The United States reached a major milestone this week, as 50 percent of American adults are now fully vaccinated against COVID-19. The pandemic is in retreat with daily confirmed cases falling below 25,000.

Thank the ingenuity of the U.S. pharmaceutical industry. Big Pharma makes a convenient progressive punching bag — until it doesn’t. Without the private-sector innovators who produced these vaccines in record time, the country — indeed, the world — would likely still be at the mercy of the virus.

The news continues to be optimistic on the vaccine front. The Centers for Disease Control and Prevention announced that about 10,000 cases of COVID infections in inoculated individuals had been recorded through April — or just 0.0007 percent of those vaccinated. Very few of these required hospitalization. This further attests to both the safety and the effectiveness of the shots.

And there’s more good news about the country’s ability to kill the virus. A Washington University School of Medicine study published this week in the journal Nature finds that those who have survived COVID likely have immunity for much longer than thought — and perhaps forever.

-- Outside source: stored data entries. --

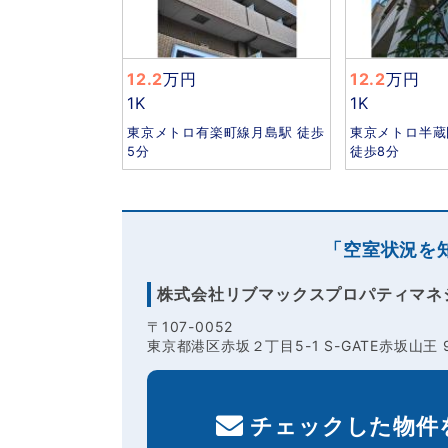
12.2
万円
12.2
万円
1K
1K
東京メトロ有楽町線月島駅 徒歩
東京メトロ半蔵
5分
徒歩8分
「空室状況を
株式会社リブマックスプロパティマネ
〒107-0052
東京都港区赤坂２丁目5-1 S-GATE赤坂山王 
チェックした物件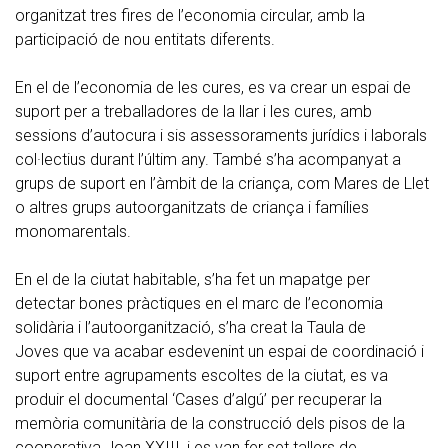
organitzat tres fires de l’economia circular, amb la
participació de nou entitats diferents.
En el de l’economia de les cures, es va crear un espai de
suport per a treballadores de la llar i les cures, amb
sessions d’autocura i sis assessoraments jurídics i laborals
col·lectius durant l’últim any. També s’ha acompanyat a
grups de suport en l’àmbit de la criança, com Mares de Llet
o altres grups autoorganitzats de criança i famílies
monomarentals.
En el de la ciutat habitable, s’ha fet un mapatge per
detectar bones pràctiques en el marc de l’economia
solidària i l’autoorganització, s’ha creat la Taula de
Joves que va acabar esdevenint un espai de coordinació i
suport entre agrupaments escoltes de la ciutat, es va
produir el documental ‘Cases d’algú’ per recuperar la
memòria comunitària de la construcció dels pisos de la
cooperativa Joan XXIII, i es van fer set tallers de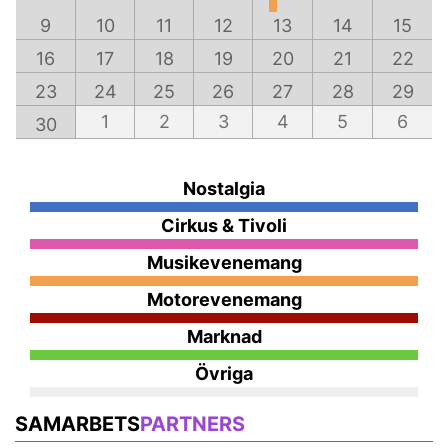
9
10
11
12
13
14
15
16
17
18
19
20
21
22
23
24
25
26
27
28
29
1
2
3
4
5
6
30
Nostalgia
Cirkus & Tivoli
Musikevenemang
Motorevenemang
Marknad
Övriga
SAMARBETS
PARTNERS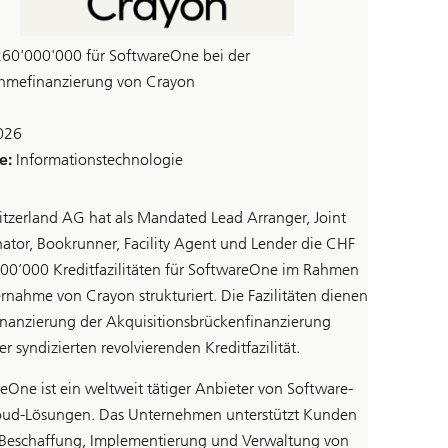
60'000'000 für SoftwareOne bei der
hmefinanzierung von Crayon
026
e:
Informationstechnologie
tzerland AG hat als Mandated Lead Arranger, Joint
ator, Bookrunner, Facility Agent und Lender die CHF
00’000 Kreditfazilitäten für SoftwareOne im Rahmen
rnahme von Crayon strukturiert. Die Fazilitäten dienen
inanzierung der Akquisitionsbrückenfinanzierung
r syndizierten revolvierenden Kreditfazilität.
eOne ist ein weltweit tätiger Anbieter von Software-
ud-Lösungen. Das Unternehmen unterstützt Kunden
 Beschaffung, Implementierung und Verwaltung von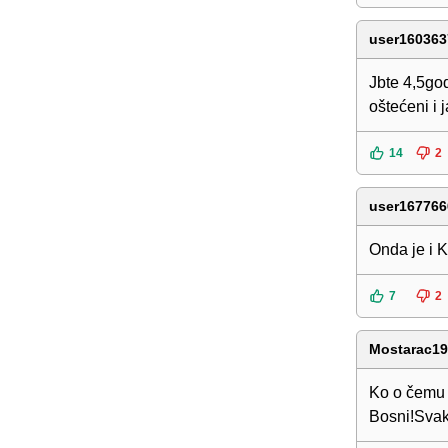
user160363
Jbte 4,5god
oštećeni i 
14
2
user167766
Onda je i K
7
2
Mostarac1
Ko o čemu 
Bosni!Svaki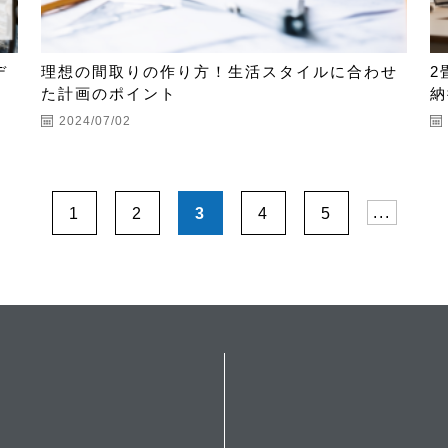
デ
理想の間取りの作り方！生活スタイルに合わせ
2
た計画のポイント
納
2024/07/02
1
2
3
4
5
...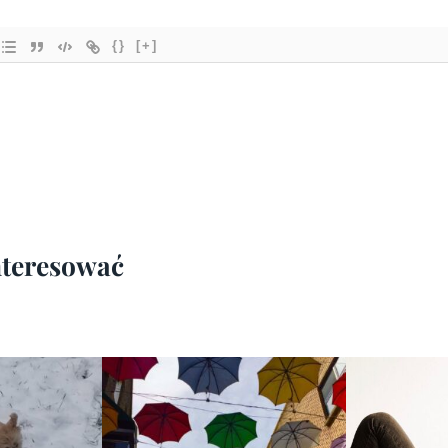
{}
[+]
interesować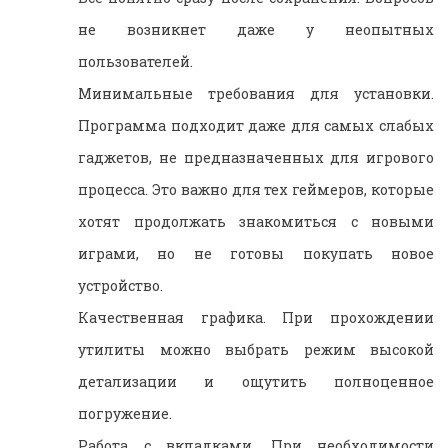
не возникнет даже у неопытных
пользователей.
Минимальные требования для установки.
Программа подходит даже для самых слабых
гаджетов, не предназначенных для игрового
процесса. Это важно для тех геймеров, которые
хотят продолжать знакомиться с новыми
играми, но не готовы покупать новое
устройство.
Качественная графика. При прохождении
утилиты можно выбрать режим высокой
детализации и ощутить полноценное
погружение.
Работа с вкладками. При необходимости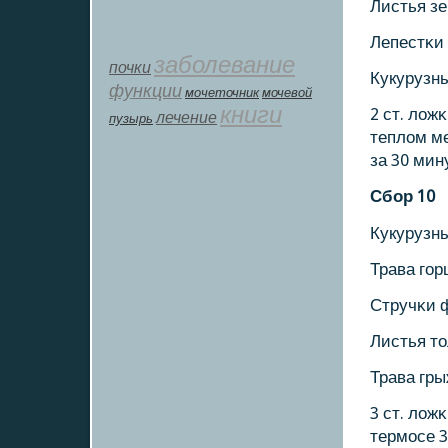
Листья з
Лепестκи
заболевание
почки
Кукурузн
функции
мοчеточник
мочевой
книги
2 ст. лож
лечение
пузырь
теплом ме
за 30 мин
Сбοр 10
Кукурузн
Трава гοр
Стручκи 
Листья то
Трава гры
3 ст. лож
термοсе 3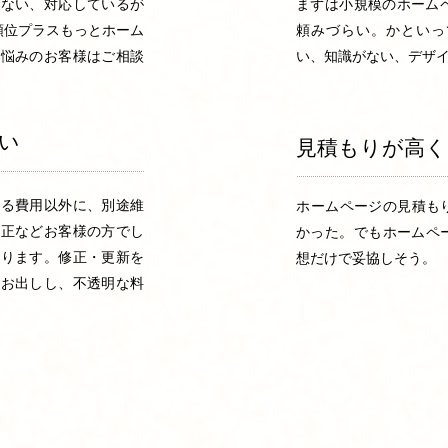
てない、対応しているが
まずは小規模のホーム
順位プラスもっとホーム
頼みづらい。かといっ
お悩みのお客様はご相談
い、知識がない、デザ
い
見積もりが高く
かる費用以外に、別途維
​ホームページの見積
修正などお客様の方でし
かった。でもホームペ
おります。修正・更新を
想だけで妥協しそう。
をお出しし、不透明な料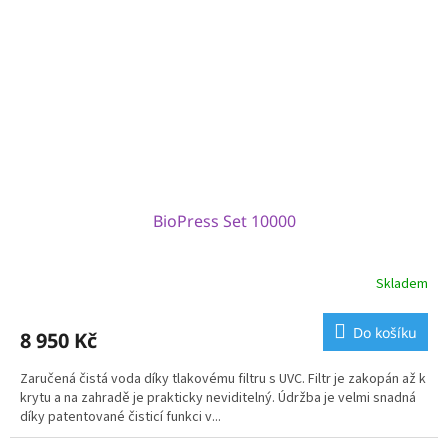
BioPress Set 10000
Skladem
Do košíku
8 950 Kč
Zaručená čistá voda díky tlakovému filtru s UVC. Filtr je zakopán až k
krytu a na zahradě je prakticky neviditelný. Údržba je velmi snadná
díky patentované čisticí funkci v...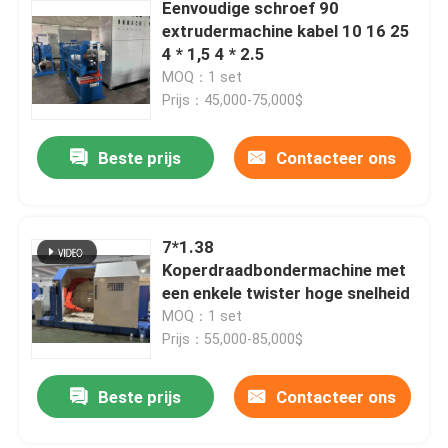
Eenvoudige schroef 90
extrudermachine kabel 10 16 25
4 * 1,5 4 * 2.5
MOQ：1 set
Prijs：45,000-75,000$
Beste prijs
Contacteer ons
7*1.38
Koperdraadbondermachine met
een enkele twister hoge snelheid
MOQ：1 set
Prijs：55,000-85,000$
Beste prijs
Contacteer ons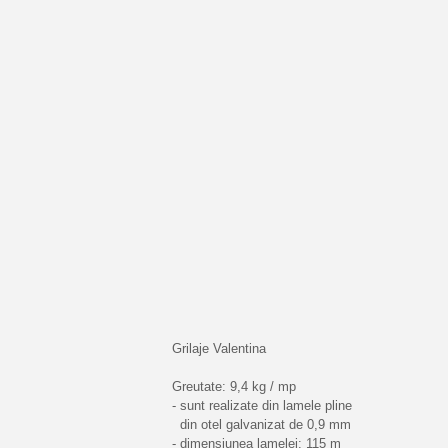
Grilaje Valentina
Greutate: 9,4 kg / mp
- sunt realizate din lamele pline
din otel galvanizat de 0,9 mm
- dimensiunea lamelei: 115 m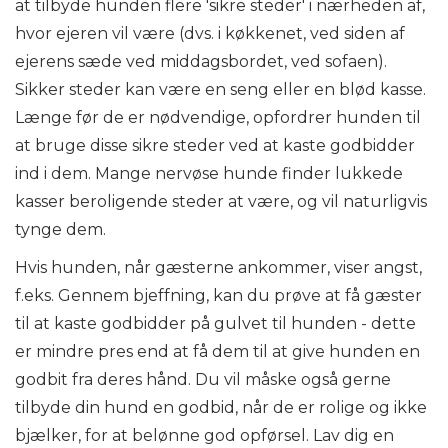
at tilbyde hunden flere 'sikre steder' i nærheden af,
hvor ejeren vil være (dvs. i køkkenet, ved siden af ​​
ejerens sæde ved middagsbordet, ved sofaen).
Sikker steder kan være en seng eller en blød kasse.
Længe før de er nødvendige, opfordrer hunden til
at bruge disse sikre steder ved at kaste godbidder
ind i dem. Mange nervøse hunde finder lukkede
kasser beroligende steder at være, og vil naturligvis
tynge dem.
Hvis hunden, når gæsterne ankommer, viser angst,
f.eks. Gennem bjeffning, kan du prøve at få gæster
til at kaste godbidder på gulvet til hunden - dette
er mindre pres end at få dem til at give hunden en
godbit fra deres hånd. Du vil måske også gerne
tilbyde din hund en godbid, når de er rolige og ikke
bjælker, for at belønne god opførsel. Lav dig en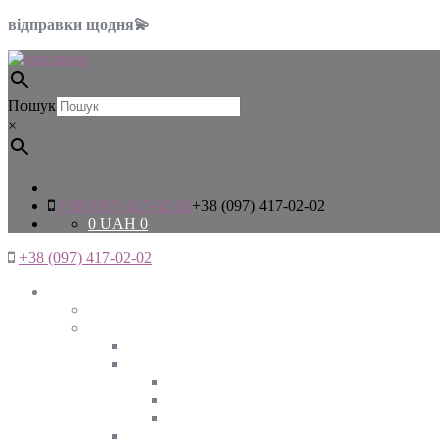
відправки щодня💫
Пошук
×
+38 (097) 417-02-02
+38 (097) 417-02-02
0
UAH
0
+38 (097) 417-02-02
Жінкам
Дивитись все
Верхній одяг
Дивитись все
Куртки
ВЕСНА
ЗИМА
ОСІНЬ
Піджаки та жакети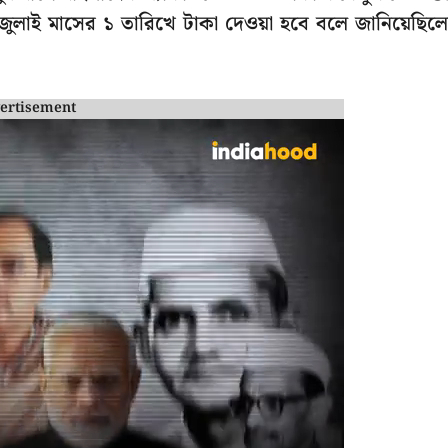
জুলাই মাসের ১ তারিখে টাকা দেওয়া হবে বলে জানিয়েছিল
ertisement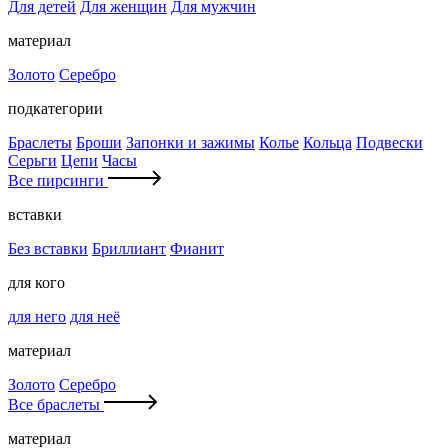
Для детей
Для женщин
Для мужчин
материал
Золото
Серебро
подкатегории
Браслеты
Броши
Запонки и зажимы
Колье
Кольца
Подвески
Серьги
Цепи
Часы
Все пирсинги
вставки
Без вставки
Бриллиант
Фианит
для кого
для него
для неё
материал
Золото
Серебро
Все браслеты
материал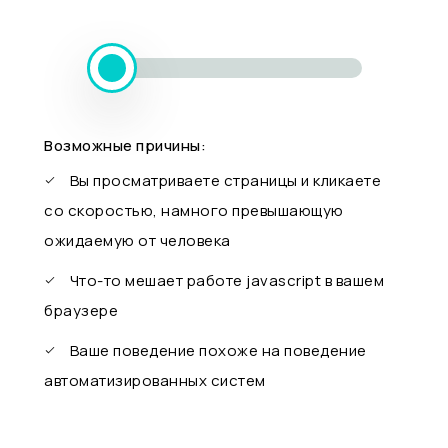
Возможные причины:
Вы просматриваете страницы и кликаете
со скоростью, намного превышающую
ожидаемую от человека
Что-то мешает работе javascript в вашем
браузере
Ваше поведение похоже на поведение
автоматизированных систем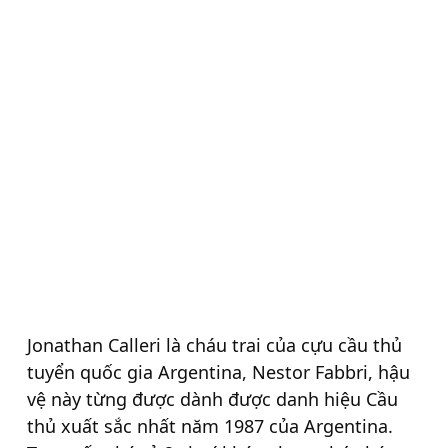
Jonathan Calleri là cháu trai của cựu cầu thủ
tuyển quốc gia Argentina, Nestor Fabbri, hậu
vệ này từng được dành được danh hiệu Cầu
thủ xuất sắc nhất năm 1987 của Argentina.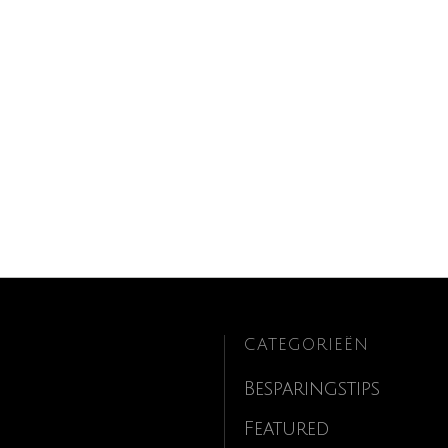
CATEGORIEËN
Besparingstips
Featured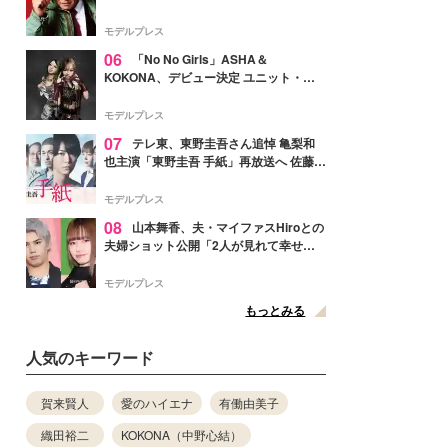
メンバー紹介映像解禁 各キャラクター象
徴する“謎のキーワード”も
モデルプレス
06
「No No Girls」ASHA＆
KOKONA、デビュー決定 ユニット・
TAKARAとしてセルフプロデュース楽曲
リリースへ
モデルプレス
07
テレ東、東野圭吾さん追悼 亀梨和
也主演「東野圭吾 手紙」再放送へ 佐藤隆
太・本田翼・中村倫也ら出演
モデルプレス
08
山本舞香、夫・マイファスHiroとの
夫婦ショット公開「2人が見れて幸せ」
「仲の良さが伝わってくる」と反響
モデルプレス
もっとみる
人気のキーワード
賀来賢人
愛のハイエナ
有働由美子
織田裕二
KOKONA（中野心結）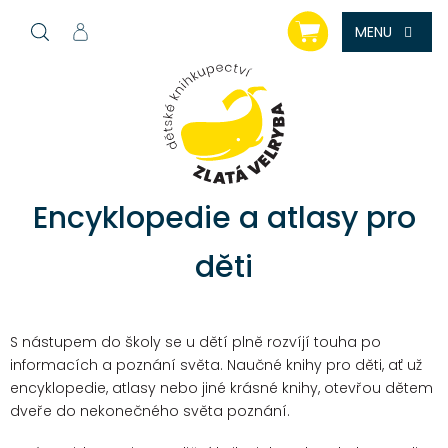
Přejít
NÁKUPNÍ
na
KOŠÍK
obsah
Encyklopedie a atlasy pro
děti
S nástupem do školy se u dětí plně rozvíjí touha po
informacích a poznání světa. Naučné knihy pro děti, ať už
encyklopedie, atlasy nebo jiné krásné knihy, otevřou dětem
dveře do nekonečného světa poznání.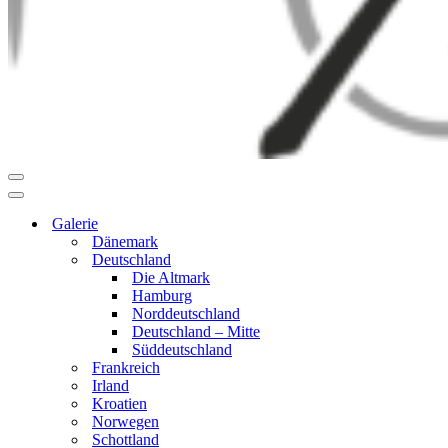
Navigationsmenü
Navigationsmenü
Galerie
Dänemark
Deutschland
Die Altmark
Hamburg
Norddeutschland
Deutschland – Mitte
Süddeutschland
Frankreich
Irland
Kroatien
Norwegen
Schottland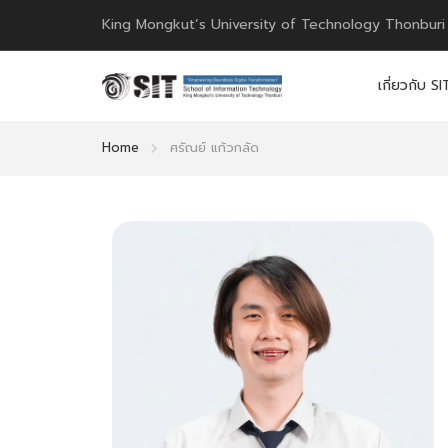
King Mongkut’s University of Technology Thonburi
เกี่ยวกับ SI
Home
ศรัณย์ แก้วกลัด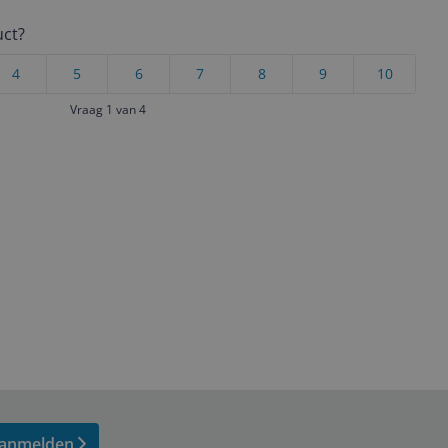
uct?
4
5
6
7
8
9
10
Vraag 1 van 4
anmelden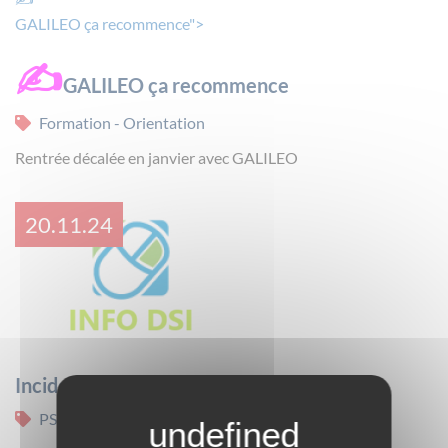
GALILEO ça recommence">
✍
GALILEO ça recommence
Formation - Orientation
Rentrée décalée en janvier avec GALILEO
20.11.24
Incident demande d’Assistance résolu
PSI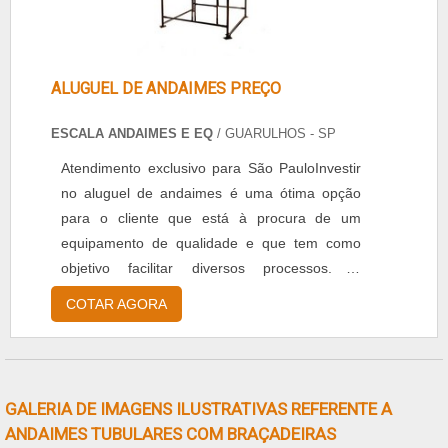
ALUGUEL DE ANDAIMES PREÇO
ESCALA ANDAIMES E EQ
/ GUARULHOS - SP
Atendimento exclusivo para São PauloInvestir
no aluguel de andaimes é uma ótima opção
para o cliente que está à procura de um
equipamento de qualidade e que tem como
objetivo facilitar diversos processos. O
andaime é um equipamento extremamente
COTAR AGORA
necessário em diversos setores das indústrias,
uma vez que ele é utilizado para alcançar
partes de uma obra, por exemplo, que não é
possível de alcançar por outros meios,
GALERIA DE IMAGENS ILUSTRATIVAS REFERENTE A
especialmente não de uma forma segura.A
ANDAIMES TUBULARES COM BRAÇADEIRAS
EMPRESA GARANTE ALUGUEL DE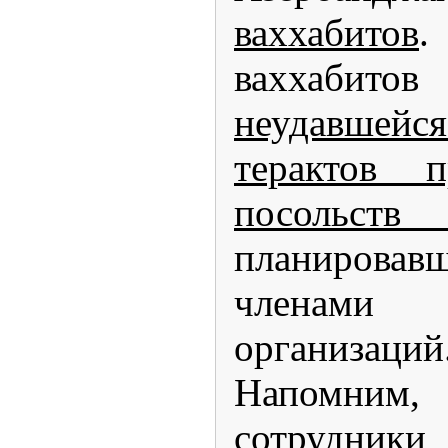
ваххабитов
.
ваххабитов
неудавш
терактов п
посоль
планировав
членами
организаций
Напомни
сотрудник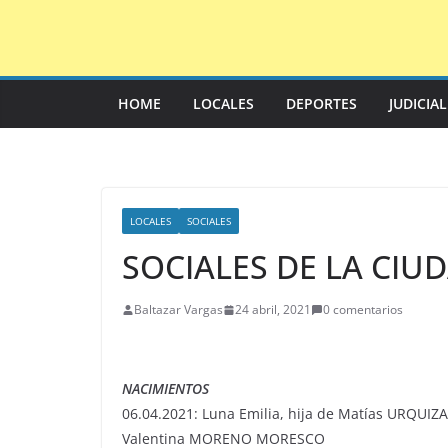
Saltar
al
contenido
HOME
LOCALES
DEPORTES
JUDICIA
LOCALES
SOCIALES
SOCIALES DE LA CIU
Baltazar Vargas
24 abril, 2021
0 comentarios
NACIMIENTOS
06.04.2021: Luna Emilia, hija de Matías URQUIZA
Valentina MORENO MORESCO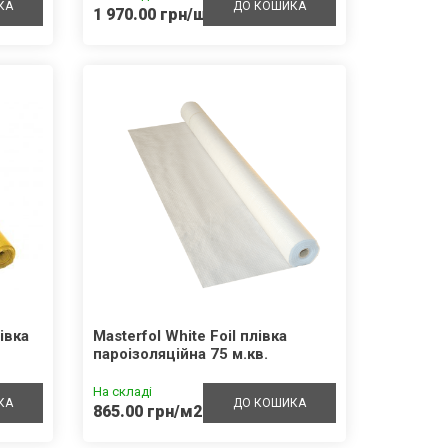
КА
ДО КОШИКА
1 970.00 грн/шт.
Керамічний блок FP-Klinker 2НФ
м-125 Мамрин
івка
Masterfol White Foil плівка
На складі
пароізоляційна 75 м.кв.
КА
ДО КОШИКА
20.70 грн/шт.
На складі
КА
ДО КОШИКА
865.00 грн/м2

The study involved the examination of bone marrow samples. Subjects who had recovered from the virus were found to still have some level of immune response that specifically targeted COVID-19.

“Here, we found antibody-producing cells in people 11 months after first symptoms,” said Ali Ellebedy, the study’s author and an associate professor of pathology and immunology of medicine and of molecular microbiology. “These cells will live and produce antibodies for the rest of people’s lives. That’s strong evidence for long-lasting immunity.”

The conclusion was similar to a National Institutes of Health report from January, which found “durable immune responses in the majority of people studied” who had recovered from the coronavirus. “Several months ago, our studies showed that natural infection induced a strong response, and this study now shows that the responses last,” Dr. Daniela Weiskopf said.

This means there are far more Nevadans walking around with immunity than those who have received the shots. But that shouldn’t minimize the importance of vaccinations, even for those who have had COVID. The combination of natural immunity and immunization carries an even more potent punch than either alone.

“People who were infected and get vaccinated really have a terrific response, a terrific set of antibodies, because they continue to evolve their antibodies,” Dr. Michel. Nussenzweig, an immunologist at Rockefeller University in New York, told The New York Times. “I expect that they will last for a long time.”

The light fast approaching shines brighter and brighter.